(Beginning of SOURCE RECORDS)
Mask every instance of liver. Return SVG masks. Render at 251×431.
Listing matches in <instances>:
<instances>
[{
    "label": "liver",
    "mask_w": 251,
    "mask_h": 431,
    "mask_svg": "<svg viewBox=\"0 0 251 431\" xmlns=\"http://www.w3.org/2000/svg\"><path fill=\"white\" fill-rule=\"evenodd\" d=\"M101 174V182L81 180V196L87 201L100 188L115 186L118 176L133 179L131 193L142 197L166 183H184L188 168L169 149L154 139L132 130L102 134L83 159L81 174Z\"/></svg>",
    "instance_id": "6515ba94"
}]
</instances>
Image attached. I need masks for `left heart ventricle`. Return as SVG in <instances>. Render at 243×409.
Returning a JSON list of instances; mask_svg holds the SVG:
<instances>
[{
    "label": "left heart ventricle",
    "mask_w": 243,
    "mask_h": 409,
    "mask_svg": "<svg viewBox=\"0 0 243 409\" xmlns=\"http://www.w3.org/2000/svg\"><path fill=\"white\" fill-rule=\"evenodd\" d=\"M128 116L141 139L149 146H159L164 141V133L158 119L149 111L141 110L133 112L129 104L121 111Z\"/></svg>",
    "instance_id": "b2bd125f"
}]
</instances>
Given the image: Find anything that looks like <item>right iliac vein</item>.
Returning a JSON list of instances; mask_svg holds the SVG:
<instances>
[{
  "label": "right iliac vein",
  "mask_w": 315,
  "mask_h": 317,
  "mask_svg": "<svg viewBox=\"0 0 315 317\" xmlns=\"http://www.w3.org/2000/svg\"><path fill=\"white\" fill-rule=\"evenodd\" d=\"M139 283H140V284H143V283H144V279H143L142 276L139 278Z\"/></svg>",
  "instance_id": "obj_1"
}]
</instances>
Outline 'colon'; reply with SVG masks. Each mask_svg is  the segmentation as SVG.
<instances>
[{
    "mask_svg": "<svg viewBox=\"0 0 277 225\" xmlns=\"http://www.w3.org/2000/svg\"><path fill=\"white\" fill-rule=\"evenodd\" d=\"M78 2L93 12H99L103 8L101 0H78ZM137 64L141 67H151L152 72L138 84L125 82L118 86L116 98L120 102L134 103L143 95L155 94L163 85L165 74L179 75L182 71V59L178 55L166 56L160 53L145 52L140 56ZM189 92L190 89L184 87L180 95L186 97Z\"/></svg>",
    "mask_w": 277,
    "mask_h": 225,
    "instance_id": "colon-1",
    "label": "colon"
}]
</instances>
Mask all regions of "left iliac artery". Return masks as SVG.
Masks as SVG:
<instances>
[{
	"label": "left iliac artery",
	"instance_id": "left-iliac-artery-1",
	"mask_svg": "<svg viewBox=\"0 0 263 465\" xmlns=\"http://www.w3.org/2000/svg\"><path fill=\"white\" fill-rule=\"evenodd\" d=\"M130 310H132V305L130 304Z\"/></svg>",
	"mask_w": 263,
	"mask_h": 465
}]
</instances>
(End of SOURCE RECORDS)
TASK INSTRUCTIONS: A word-for-word copy of the material above is required.

WRITTEN ANSWER:
Mask every instance of liver. Return SVG masks. Render at 251×431.
Listing matches in <instances>:
<instances>
[{
    "label": "liver",
    "mask_w": 251,
    "mask_h": 431,
    "mask_svg": "<svg viewBox=\"0 0 251 431\" xmlns=\"http://www.w3.org/2000/svg\"><path fill=\"white\" fill-rule=\"evenodd\" d=\"M101 174V182L81 180V196L87 201L100 188L115 186L118 176L133 179L131 193L142 197L166 183H184L188 168L169 149L154 139L132 130L102 134L83 159L81 174Z\"/></svg>",
    "instance_id": "6515ba94"
}]
</instances>
Image attached. I need masks for `left heart ventricle`. Return as SVG in <instances>. Render at 243×409.
Returning a JSON list of instances; mask_svg holds the SVG:
<instances>
[{
    "label": "left heart ventricle",
    "mask_w": 243,
    "mask_h": 409,
    "mask_svg": "<svg viewBox=\"0 0 243 409\" xmlns=\"http://www.w3.org/2000/svg\"><path fill=\"white\" fill-rule=\"evenodd\" d=\"M128 116L141 139L149 146H159L164 141V133L158 119L149 111L141 110L133 112L129 104L121 111Z\"/></svg>",
    "instance_id": "b2bd125f"
}]
</instances>
Given the image: Find anything that looks like <item>right iliac vein</item>.
Returning a JSON list of instances; mask_svg holds the SVG:
<instances>
[{
  "label": "right iliac vein",
  "mask_w": 315,
  "mask_h": 317,
  "mask_svg": "<svg viewBox=\"0 0 315 317\" xmlns=\"http://www.w3.org/2000/svg\"><path fill=\"white\" fill-rule=\"evenodd\" d=\"M139 283H140V284H143V283H144V279H143L142 276L139 278Z\"/></svg>",
  "instance_id": "obj_1"
}]
</instances>
Outline 'colon'; reply with SVG masks. Each mask_svg is  the segmentation as SVG.
<instances>
[{
    "mask_svg": "<svg viewBox=\"0 0 277 225\" xmlns=\"http://www.w3.org/2000/svg\"><path fill=\"white\" fill-rule=\"evenodd\" d=\"M78 2L93 12H99L103 8L101 0H78ZM137 64L141 67H151L152 72L138 84L125 82L118 86L116 98L120 102L134 103L143 95L155 94L163 85L165 74L179 75L182 71V59L178 55L166 56L160 53L145 52L140 56ZM189 92L190 89L184 87L180 95L186 97Z\"/></svg>",
    "mask_w": 277,
    "mask_h": 225,
    "instance_id": "colon-1",
    "label": "colon"
}]
</instances>
Mask all regions of "left iliac artery". Return masks as SVG.
Masks as SVG:
<instances>
[{
	"label": "left iliac artery",
	"instance_id": "left-iliac-artery-1",
	"mask_svg": "<svg viewBox=\"0 0 263 465\" xmlns=\"http://www.w3.org/2000/svg\"><path fill=\"white\" fill-rule=\"evenodd\" d=\"M130 310H132V305L130 304Z\"/></svg>",
	"mask_w": 263,
	"mask_h": 465
}]
</instances>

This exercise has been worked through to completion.